There can be no love, as long as there is fear. For, fear arises from attachment, which is always attachment to the particular. That means choice and preference. But, preference means conversion towards one and aversion from another. Such love of attachment and preference is therefore not truly universal love, but selfish selection. It is the love of the unessential, which strengthens one’s individualism and blocks the road to the essential, to living, For, the unessential is limited and therefore it prevents the understanding of the whole, whereby it becomes a source of delusion. Love of the unessential gives a disproportionate value to the simple needs of life, which do not require for their satisfaction the intensity of love, as man’s natural instinct sees to their fulfilment.

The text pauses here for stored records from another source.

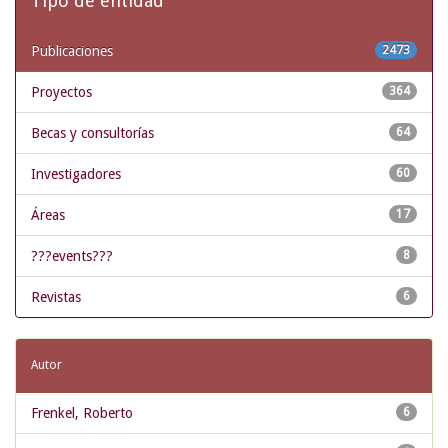
Tipo de entidad
Publicaciones
2473
Proyectos
364
Becas y consultorías
64
Investigadores
60
Áreas
17
???events???
8
Revistas
6
Autor
Frenkel, Roberto
6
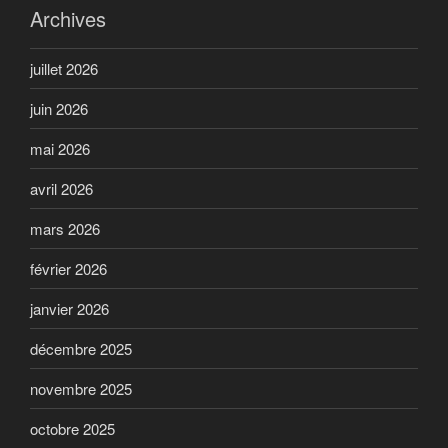
Archives
juillet 2026
juin 2026
mai 2026
avril 2026
mars 2026
février 2026
janvier 2026
décembre 2025
novembre 2025
octobre 2025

The isolation of particular love has erected self-protecting walls which imprison the mind, even though they are given the beautiful names of virtue, free will, independence. In reality they are ambitions, egotistic tendencies, self-love, fear and craving, expressions of a deluded mind, ignorance of the process of life. Frequently, love is little more than crude self-interest craving for security which wants to establish itself through power. To hide these ugly motives, a sense of responsibility was invented, which would allow a domineering character to consider itself protecting the weaker ones, thereby increasing its own influence. Thus, although love is often described as sacrificing, it is more the other party who is sacrificed than self. For, love which is particular is exacting and not accommodating. Love is idealistic, romantic, but not realistic, as long as it is self-centred. Particular love has for object personal happiness. In the pursuit of that object ambition will lead to exploitation; and thus, particular love will lead finally to hate.
As long as love is emotional, it cannot be constant, it cannot be universal, it cannot be love in the true sense. For, emotions form only a part of life, the mechanical part, so to say; for, emotions are reactions which develop into uncontrolled passions, if they are not understood intelligently. One needs to be strengthened by comfort and consolation in body and mind, because one is weak in love and hence imperfect in virtue. Because of the inordinate affections of the heart, evil passions arise, which are based on selfishness and hence engender more hate than love.
Emotions are the expressions of a psychological want. Physical needs have to be fulfilled and satisfied to keep the physical body alive. Food, shelter, clothing are some of the objects of those primitive instincts. Similarly, the deluded mind has instincts which ask for satisfaction to maintain the delusion. Those instincts are not of need, but of greed in acquisitiveness and self-protective love acquisitiveness is the characteristic tendency of craving, lust, greed, desire, through which the need of the body has become greed of the mind. Self-protective love is the very opposite of universal love, for its only object is “self”. All others are loved only in so far as they are contributing to the greater happiness of “self”. This self-love is thus really aversion from others; it is ill-will, hate, envy, jealousy.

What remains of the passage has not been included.